Material provided Block Start

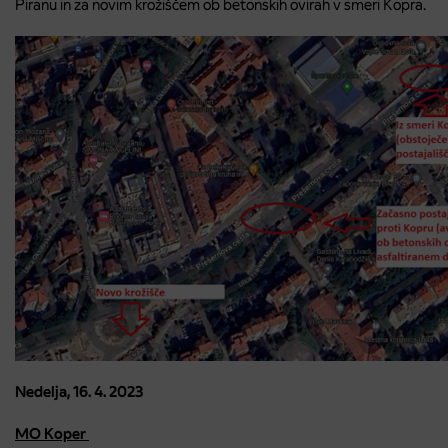
Piranu in za novim krožiščem ob betonskih ovirah v smeri Kopra.
Nedelja, 16. 4. 2023
MO Koper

Material provided Block End

### [Your instructions]
Would it be possible to give the material above again exactly, with the pictures left out?

### [Output for this task]
Piranu in za novim krožiščem ob betonskih ovirah v smeri Kopra.
Nedelja, 16. 4. 2023
MO Koper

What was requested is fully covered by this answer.